> **TASK TO CARRY OUT**:
Pull every line of the entries that has the word "WxchatMenuController".

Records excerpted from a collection
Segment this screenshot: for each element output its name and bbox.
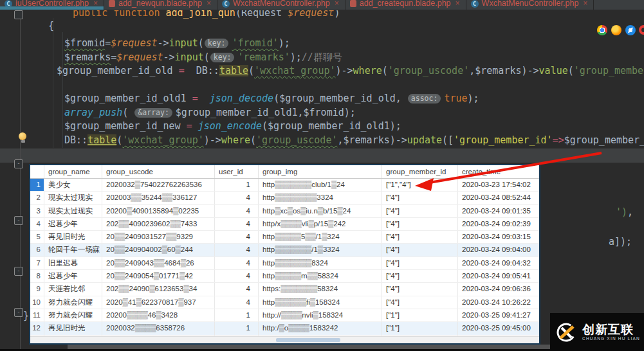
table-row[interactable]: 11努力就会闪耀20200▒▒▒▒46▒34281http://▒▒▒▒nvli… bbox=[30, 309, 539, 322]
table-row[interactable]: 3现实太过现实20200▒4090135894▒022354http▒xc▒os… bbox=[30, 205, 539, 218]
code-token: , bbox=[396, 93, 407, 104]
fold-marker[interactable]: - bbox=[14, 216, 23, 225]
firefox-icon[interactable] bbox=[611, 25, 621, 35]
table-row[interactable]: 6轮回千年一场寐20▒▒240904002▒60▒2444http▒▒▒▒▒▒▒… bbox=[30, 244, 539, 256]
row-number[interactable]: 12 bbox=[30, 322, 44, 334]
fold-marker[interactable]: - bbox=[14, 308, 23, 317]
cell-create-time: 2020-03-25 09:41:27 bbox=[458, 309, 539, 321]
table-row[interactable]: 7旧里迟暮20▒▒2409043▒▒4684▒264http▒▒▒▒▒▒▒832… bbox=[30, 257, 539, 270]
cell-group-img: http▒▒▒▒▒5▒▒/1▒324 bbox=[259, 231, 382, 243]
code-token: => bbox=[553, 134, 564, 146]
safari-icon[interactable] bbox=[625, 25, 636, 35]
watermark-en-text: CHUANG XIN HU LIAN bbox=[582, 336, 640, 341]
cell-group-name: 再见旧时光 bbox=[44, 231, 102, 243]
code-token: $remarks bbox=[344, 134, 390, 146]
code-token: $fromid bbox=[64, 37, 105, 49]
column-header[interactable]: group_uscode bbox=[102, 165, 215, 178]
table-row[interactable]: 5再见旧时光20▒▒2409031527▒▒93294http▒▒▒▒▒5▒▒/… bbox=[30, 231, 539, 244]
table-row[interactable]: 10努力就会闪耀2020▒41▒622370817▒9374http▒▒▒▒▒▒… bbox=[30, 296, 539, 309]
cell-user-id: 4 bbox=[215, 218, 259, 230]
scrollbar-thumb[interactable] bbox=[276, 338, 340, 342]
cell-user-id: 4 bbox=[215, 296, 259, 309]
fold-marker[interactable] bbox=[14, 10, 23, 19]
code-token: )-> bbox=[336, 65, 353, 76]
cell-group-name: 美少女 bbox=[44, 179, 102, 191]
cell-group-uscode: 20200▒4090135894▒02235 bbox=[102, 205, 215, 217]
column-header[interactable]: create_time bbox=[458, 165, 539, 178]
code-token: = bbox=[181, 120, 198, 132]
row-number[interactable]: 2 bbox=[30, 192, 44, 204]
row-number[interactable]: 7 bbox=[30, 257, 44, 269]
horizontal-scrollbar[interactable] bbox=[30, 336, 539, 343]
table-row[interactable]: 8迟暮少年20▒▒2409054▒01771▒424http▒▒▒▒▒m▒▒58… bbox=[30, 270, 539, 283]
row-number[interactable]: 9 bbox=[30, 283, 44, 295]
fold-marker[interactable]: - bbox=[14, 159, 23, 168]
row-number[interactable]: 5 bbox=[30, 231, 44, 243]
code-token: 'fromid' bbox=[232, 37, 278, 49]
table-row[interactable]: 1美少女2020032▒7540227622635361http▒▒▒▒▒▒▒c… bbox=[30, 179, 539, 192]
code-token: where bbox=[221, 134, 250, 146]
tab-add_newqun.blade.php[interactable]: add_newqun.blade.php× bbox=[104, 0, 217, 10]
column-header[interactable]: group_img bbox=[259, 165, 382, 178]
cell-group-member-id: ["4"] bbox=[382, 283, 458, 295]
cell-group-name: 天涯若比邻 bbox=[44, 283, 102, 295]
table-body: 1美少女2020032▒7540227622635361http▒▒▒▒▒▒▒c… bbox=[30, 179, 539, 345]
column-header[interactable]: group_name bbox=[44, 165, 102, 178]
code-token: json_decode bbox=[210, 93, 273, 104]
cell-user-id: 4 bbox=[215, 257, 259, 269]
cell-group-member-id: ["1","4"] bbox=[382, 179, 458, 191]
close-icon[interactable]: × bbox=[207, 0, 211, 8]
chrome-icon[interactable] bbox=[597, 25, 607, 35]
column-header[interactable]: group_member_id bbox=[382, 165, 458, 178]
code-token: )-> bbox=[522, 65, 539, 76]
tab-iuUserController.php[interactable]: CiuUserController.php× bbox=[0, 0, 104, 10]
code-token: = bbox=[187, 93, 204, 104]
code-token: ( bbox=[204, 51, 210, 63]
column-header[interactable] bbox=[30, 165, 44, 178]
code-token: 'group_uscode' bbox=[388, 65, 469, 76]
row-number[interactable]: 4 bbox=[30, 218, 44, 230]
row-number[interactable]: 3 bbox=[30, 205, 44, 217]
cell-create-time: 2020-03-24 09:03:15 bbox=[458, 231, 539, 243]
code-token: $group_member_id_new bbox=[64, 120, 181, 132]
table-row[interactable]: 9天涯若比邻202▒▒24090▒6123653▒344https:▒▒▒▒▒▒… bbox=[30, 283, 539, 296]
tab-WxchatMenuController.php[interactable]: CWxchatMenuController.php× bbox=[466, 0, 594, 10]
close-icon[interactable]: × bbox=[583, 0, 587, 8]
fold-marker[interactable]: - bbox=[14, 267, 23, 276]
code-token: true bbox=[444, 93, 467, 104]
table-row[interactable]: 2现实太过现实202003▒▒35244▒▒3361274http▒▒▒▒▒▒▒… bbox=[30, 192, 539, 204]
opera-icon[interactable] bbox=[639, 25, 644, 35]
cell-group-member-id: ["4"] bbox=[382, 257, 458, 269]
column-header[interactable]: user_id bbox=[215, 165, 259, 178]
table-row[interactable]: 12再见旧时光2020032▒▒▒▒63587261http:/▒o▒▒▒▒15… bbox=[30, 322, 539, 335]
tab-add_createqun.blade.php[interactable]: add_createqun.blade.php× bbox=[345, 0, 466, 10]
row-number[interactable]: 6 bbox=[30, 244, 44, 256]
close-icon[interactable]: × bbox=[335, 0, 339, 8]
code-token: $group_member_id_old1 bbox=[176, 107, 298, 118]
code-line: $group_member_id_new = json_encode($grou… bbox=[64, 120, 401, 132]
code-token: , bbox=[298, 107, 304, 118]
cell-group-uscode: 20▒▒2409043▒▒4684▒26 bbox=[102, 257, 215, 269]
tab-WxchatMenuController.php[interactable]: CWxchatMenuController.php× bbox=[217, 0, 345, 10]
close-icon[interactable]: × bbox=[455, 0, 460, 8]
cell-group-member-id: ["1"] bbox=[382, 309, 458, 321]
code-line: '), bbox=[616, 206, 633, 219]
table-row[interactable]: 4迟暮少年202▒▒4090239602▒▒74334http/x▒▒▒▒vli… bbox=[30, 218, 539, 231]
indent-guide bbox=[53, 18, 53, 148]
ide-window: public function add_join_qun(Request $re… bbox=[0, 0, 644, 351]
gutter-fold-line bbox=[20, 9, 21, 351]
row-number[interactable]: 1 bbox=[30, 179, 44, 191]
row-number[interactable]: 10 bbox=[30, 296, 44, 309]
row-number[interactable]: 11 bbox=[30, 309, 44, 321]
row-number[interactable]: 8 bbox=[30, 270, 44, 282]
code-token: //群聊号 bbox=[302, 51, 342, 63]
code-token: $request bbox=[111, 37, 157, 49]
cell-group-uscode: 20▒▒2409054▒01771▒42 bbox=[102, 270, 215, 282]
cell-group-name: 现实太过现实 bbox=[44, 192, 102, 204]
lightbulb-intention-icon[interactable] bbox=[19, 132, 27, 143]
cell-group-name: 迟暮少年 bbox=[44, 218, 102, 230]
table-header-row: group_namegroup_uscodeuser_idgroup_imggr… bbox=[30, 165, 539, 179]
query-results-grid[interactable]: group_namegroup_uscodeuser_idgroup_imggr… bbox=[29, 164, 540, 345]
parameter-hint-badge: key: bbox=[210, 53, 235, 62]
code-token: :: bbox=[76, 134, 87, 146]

> **SOLUTION TO THIS EXERCISE**:
tab-WxchatMenuController.php[interactable]: CWxchatMenuController.php× bbox=[466, 0, 594, 10]
tab-WxchatMenuController.php[interactable]: CWxchatMenuController.php× bbox=[217, 0, 345, 10]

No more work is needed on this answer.